**Exercise brief**
The response should be an exact copy of every record.

**Data shown**

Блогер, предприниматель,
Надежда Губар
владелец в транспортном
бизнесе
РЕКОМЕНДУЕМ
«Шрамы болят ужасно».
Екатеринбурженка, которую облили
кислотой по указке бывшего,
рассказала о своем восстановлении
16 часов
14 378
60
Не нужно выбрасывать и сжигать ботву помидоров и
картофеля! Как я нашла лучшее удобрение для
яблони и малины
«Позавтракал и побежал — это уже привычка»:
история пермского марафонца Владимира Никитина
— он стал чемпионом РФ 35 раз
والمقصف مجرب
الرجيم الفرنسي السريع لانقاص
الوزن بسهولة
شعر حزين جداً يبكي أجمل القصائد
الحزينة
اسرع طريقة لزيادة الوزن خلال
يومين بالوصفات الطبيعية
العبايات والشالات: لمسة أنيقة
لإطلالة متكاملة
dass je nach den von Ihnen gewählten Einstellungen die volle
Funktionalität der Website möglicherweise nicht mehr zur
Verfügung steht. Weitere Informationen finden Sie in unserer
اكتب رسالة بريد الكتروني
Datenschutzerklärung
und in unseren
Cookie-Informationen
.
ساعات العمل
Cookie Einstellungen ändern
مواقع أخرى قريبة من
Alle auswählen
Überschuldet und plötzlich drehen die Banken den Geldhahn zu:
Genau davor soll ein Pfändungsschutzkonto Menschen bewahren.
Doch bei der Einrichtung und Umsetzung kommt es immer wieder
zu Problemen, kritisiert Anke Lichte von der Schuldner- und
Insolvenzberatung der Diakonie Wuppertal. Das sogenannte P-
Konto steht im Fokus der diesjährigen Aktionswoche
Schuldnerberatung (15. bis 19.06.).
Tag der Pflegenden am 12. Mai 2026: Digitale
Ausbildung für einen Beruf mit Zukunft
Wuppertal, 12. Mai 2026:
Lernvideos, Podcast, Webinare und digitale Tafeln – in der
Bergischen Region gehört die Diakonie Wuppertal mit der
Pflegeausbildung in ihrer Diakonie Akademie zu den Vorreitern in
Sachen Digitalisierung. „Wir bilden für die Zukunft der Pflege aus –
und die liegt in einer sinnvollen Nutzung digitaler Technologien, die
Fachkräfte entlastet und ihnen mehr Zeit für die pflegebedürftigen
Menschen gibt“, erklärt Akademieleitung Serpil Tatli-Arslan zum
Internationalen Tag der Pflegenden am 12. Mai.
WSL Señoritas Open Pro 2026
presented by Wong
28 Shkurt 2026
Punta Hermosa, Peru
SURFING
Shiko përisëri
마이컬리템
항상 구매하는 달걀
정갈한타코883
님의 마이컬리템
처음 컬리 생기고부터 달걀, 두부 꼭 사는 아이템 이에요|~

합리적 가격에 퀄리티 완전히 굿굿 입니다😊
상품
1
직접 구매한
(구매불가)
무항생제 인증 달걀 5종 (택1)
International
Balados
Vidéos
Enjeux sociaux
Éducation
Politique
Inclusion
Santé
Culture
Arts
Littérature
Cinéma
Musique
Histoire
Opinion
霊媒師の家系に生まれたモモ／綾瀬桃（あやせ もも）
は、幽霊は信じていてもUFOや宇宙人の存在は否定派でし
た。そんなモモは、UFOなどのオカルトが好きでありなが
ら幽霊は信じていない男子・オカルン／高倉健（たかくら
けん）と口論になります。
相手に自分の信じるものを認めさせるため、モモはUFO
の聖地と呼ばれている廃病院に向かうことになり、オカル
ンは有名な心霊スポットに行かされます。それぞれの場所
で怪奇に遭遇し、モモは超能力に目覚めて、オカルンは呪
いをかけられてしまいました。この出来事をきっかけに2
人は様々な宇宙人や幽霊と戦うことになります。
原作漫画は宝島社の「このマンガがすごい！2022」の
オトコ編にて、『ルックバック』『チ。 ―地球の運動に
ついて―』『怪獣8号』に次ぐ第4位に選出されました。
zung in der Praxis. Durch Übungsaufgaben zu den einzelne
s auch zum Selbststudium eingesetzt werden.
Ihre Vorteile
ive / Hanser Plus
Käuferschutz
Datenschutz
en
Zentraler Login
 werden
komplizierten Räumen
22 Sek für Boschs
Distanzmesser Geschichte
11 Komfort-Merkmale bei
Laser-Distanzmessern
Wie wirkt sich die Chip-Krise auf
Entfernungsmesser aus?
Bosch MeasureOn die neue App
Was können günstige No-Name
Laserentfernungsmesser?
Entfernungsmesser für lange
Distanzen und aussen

**Exercise answer**
Блогер, предприниматель,
Надежда Губар
владелец в транспортном
бизнесе
РЕКОМЕНДУЕМ
«Шрамы болят ужасно».
Екатеринбурженка, которую облили
кислотой по указке бывшего,
рассказала о своем восстановлении
16 часов
14 378
60
Не нужно выбрасывать и сжигать ботву помидоров и
картофеля! Как я нашла лучшее удобрение для
яблони и малины
«Позавтракал и побежал — это уже привычка»:
история пермского марафонца Владимира Никитина
— он стал чемпионом РФ 35 раз
والمقصف مجرب
الرجيم الفرنسي السريع لانقاص
الوزن بسهولة
شعر حزين جداً يبكي أجمل القصائد
الحزينة
اسرع طريقة لزيادة الوزن خلال
يومين بالوصفات الطبيعية
العبايات والشالات: لمسة أنيقة
لإطلالة متكاملة
dass je nach den von Ihnen gewählten Einstellungen die volle
Funktionalität der Website möglicherweise nicht mehr zur
Verfügung steht. Weitere Informationen finden Sie in unserer
اكتب رسالة بريد الكتروني
Datenschutzerklärung
und in unseren
Cookie-Informationen
.
ساعات العمل
Cookie Einstellungen ändern
مواقع أخرى قريبة من
Alle auswählen
Überschuldet und plötzlich drehen die Banken den Geldhahn zu:
Genau davor soll ein Pfändungsschutzkonto Menschen bewahren.
Doch bei der Einrichtung und Umsetzung kommt es immer wieder
zu Problemen, kritisiert Anke Lichte von der Schuldner- und
Insolvenzberatung der Diakonie Wuppertal. Das sogenannte P-
Konto steht im Fokus der diesjährigen Aktionswoche
Schuldnerberatung (15. bis 19.06.).
Tag der Pflegenden am 12. Mai 2026: Digitale
Ausbildung für einen Beruf mit Zukunft
Wuppertal, 12. Mai 2026:
Lernvideos, Podcast, Webinare und digitale Tafeln – in der
Bergischen Region gehört die Diakonie Wuppertal mit der
Pflegeausbildung in ihrer Diakonie Akademie zu den Vorreitern in
Sachen Digitalisierung. „Wir bilden für die Zukunft der Pflege aus –
und die liegt in einer sinnvollen Nutzung digitaler Technologien, die
Fachkräfte entlastet und ihnen mehr Zeit für die pflegebedürftigen
Menschen gibt“, erklärt Akademieleitung Serpil Tatli-Arslan zum
Internationalen Tag der Pflegenden am 12. Mai.
WSL Señoritas Open Pro 2026
presented by Wong
28 Shkurt 2026
Punta Hermosa, Peru
SURFING
Shiko përisëri
마이컬리템
항상 구매하는 달걀
정갈한타코883
님의 마이컬리템
처음 컬리 생기고부터 달걀, 두부 꼭 사는 아이템 이에요|~

합리적 가격에 퀄리티 완전히 굿굿 입니다😊
상품
1
직접 구매한
(구매불가)
무항생제 인증 달걀 5종 (택1)
International
Balados
Vidéos
Enjeux sociaux
Éducation
Politique
Inclusion
Santé
Culture
Arts
Littérature
Cinéma
Musique
Histoire
Opinion
霊媒師の家系に生まれたモモ／綾瀬桃（あやせ もも）
は、幽霊は信じていてもUFOや宇宙人の存在は否定派でし
た。そんなモモは、UFOなどのオカルトが好きでありなが
ら幽霊は信じていない男子・オカルン／高倉健（たかくら
けん）と口論になります。
相手に自分の信じるものを認めさせるため、モモはUFO
の聖地と呼ばれている廃病院に向かうことになり、オカル
ンは有名な心霊スポットに行かされます。それぞれの場所
で怪奇に遭遇し、モモは超能力に目覚めて、オカルンは呪
いをかけられてしまいました。この出来事をきっかけに2
人は様々な宇宙人や幽霊と戦うことになります。
原作漫画は宝島社の「このマンガがすごい！2022」の
オトコ編にて、『ルックバック』『チ。 ―地球の運動に
ついて―』『怪獣8号』に次ぐ第4位に選出されました。
zung in der Praxis. Durch Übungsaufgaben zu den einzelne
s auch zum Selbststudium eingesetzt werden.
Ihre Vorteile
ive / Hanser Plus
Käuferschutz
Datenschutz
en
Zentraler Login
 werden
komplizierten Räumen
22 Sek für Boschs
Distanzmesser Geschichte
11 Komfort-Merkmale bei
Laser-Distanzmessern
Wie wirkt sich die Chip-Krise auf
Entfernungsmesser aus?
Bosch MeasureOn die neue App
Was können günstige No-Name
Laserentfernungsmesser?
Entfernungsmesser für lange
Distanzen und aussen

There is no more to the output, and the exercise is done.